[Stored entries]
■ ■ ■ ■ ■

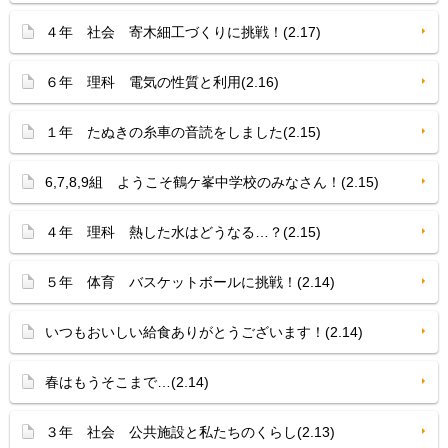
４年 社会 寄木細工づくりに挑戦！(2.17)
６年 理科 電気の性質と利用(2.16)
１年 たぬきの糸車の音読をしました(2.15)
6,7,8,9組 ようこそ鶴ケ峯中学校のみなさん！(2.15)
４年 理科 熱した水はどうなる…？(2.15)
５年 体育 バスケットボールに挑戦！(2.14)
いつもおいしい給食ありがとうございます！(2.14)
春はもうそこまで…(2.14)
３年 社会 公共施設と私たちのくらし(2.13)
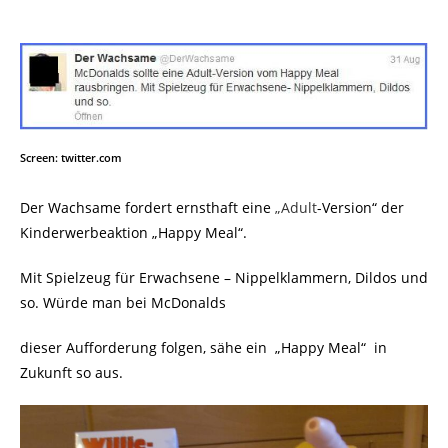
Screen: twitter.com
Der Wachsame fordert ernsthaft eine
„Adult
-Version“ der
Kinderwerbeaktion „Happy Meal“.
Mit Spielzeug für Erwachsene – Nippelklammern, Dildos und
so. Würde man bei McDonalds
dieser Aufforderung folgen, sähe ein „Happy Meal“ in
Zukunft so aus.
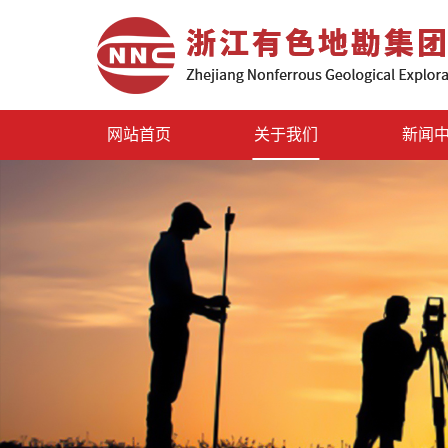
网站首页
关于我们
新闻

■ ■ ■ ■ ■

PROBLEM: Verbatim, write out the line containing "Mit Spielzeug für" and all later lines through the end of the records, leaving every picture out.

WORKED SOLUTION:
Mit Spielzeug für Erwachsene – Nippelklammern, Dildos und
so. Würde man bei McDonalds
dieser Aufforderung folgen, sähe ein „Happy Meal“ in
Zukunft so aus.
网站首页
关于我们
新闻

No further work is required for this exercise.